As a mini-country, New Zealand has no real choice but to be a good international citizen. That doesn’t automatically get rewarded but helps get a hearing on things that matter to us.

New Zealand co-chairs a working group on forestry, which ups the chances of getting a better deal than under Kyoto on flexibility in dealing with pre-1990 forests and on improving carbon uptake by indigenous forests (like reducing the damage by goats, deer and possums). It also wins credibility because slowing the destruction of forests in developing countries — one-fifth of global emissions — is a major issue for negotiators.

New Zealand is also a go-between for rich and poor countries on agriculture, having worked with the latter on that issue. Agriculture accounts for one-seventh of the world’s emissions in various forms — and food demand is rising. Officials say the “global alliance” New Zealand hopes to lead on agriculture emissions research has been well received.

So at the talks which run for two weeks from today New Zealand will be a small but relevant voice. Key’s presence on the last day underlines that. His fear of being associated with failure misread what is really involved.

But, for all that, why bother? There will be no ratifiable legal agreement there. That has long been agreed. So won’t Copenhagen just be hot air?

Not so, officials say. There is growing optimism of a high level agreement, with numbers, that will generate a political-moral momentum that makes a legal agreement potentially achievable in 2010 or 2011. Key has to be there for that.

The core of a high-level agreement is 2020 targets for emissions cuts by “developed” countries and targets for reducing emissions intensity for “advanced developing” countries such as China and Brazil. The quote marks are there because Singapore and South Korea, by an accident of the original “convention”, are classed as “developing” though they are now “developed” and richer than New Zealand.

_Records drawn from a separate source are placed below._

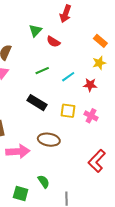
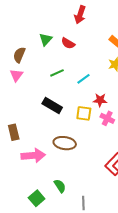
green triangle: (35, 31) -> (46, 39), moved
red star: (90, 85) -> (100, 100), moved
green square: (21, 193) -> (37, 198), turned 35

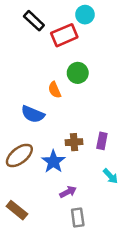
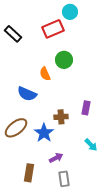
black rectangle: (34, 21) -> (13, 34), moved
purple rectangle: (102, 141) -> (86, 108), moved
brown rectangle: (17, 210) -> (29, 173), moved, turned 60

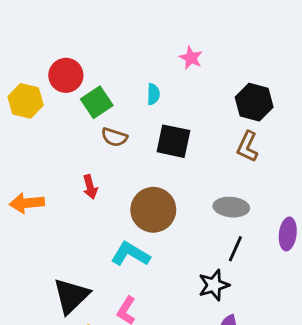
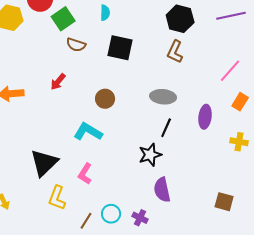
red arrow: (90, 187) -> (58, 82), turned 54
brown circle: (153, 210) -> (105, 99), size x0.6

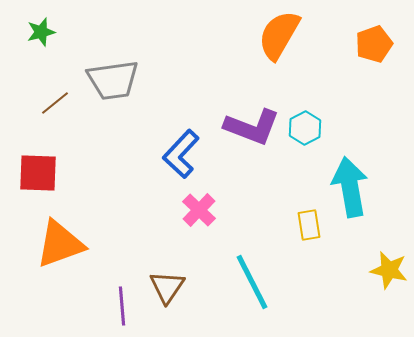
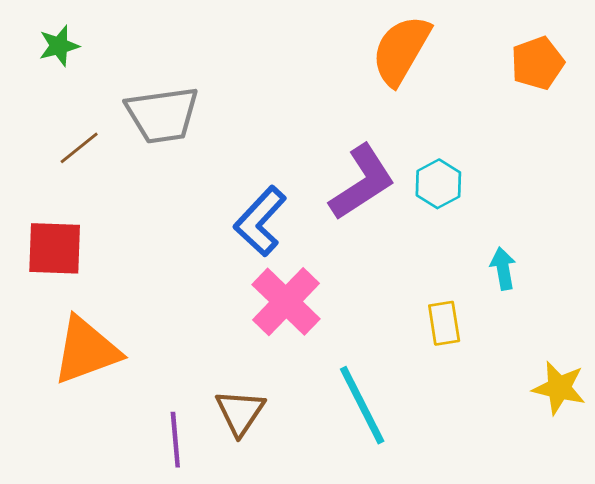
purple L-shape: (252, 127) -> (362, 182), turned -54
cyan arrow: (350, 187) -> (503, 269), size x0.5
pink cross: (199, 210) -> (286, 302), size x1.4

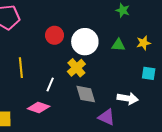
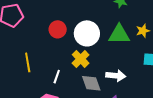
green triangle: (118, 45) -> (119, 34), size x1.6
white arrow: (128, 98) -> (116, 76), moved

Agreement is also needed on mechanisms to reach those targets and to measure and verify what countries do. There is a huge amount of work to do on forests, agriculture, ships and aircraft, offsets, financing efforts in less-well-off countries and transfer of climate combat technology.

Many countries are taking targets to Copenhagen. Norway tops the “developed” group, with a 40 per cent cut in emissions compared with 1990. China and India have said they will cut current emissions intensity by 40 per cent and 24 per cent respectively.

How believable are the politicians? There will be deceit and/or sleight of hand, even by the European Union which claims climate leadership. Policing any arrangements will be devilishly difficult. Chinese windfarms came under the microscope this week.

And even if the targets are all met in full, they would likely leave emissions above levels in 2020 consistent with holding warming to 2 degrees, the goal in front of negotiators this week.

But if the Copenhagen process ties in all countries in some way, that would be a basis for a more ambitious deal late next decade. By then, if the United Nations scientists are right, there might also be enough damage and, as a result, popular concern to push governments harder.

Key — once a climate change sceptic — had cause to be sceptical about this month’s talks. But Prime Minister Key in 2017 might be pleased he went.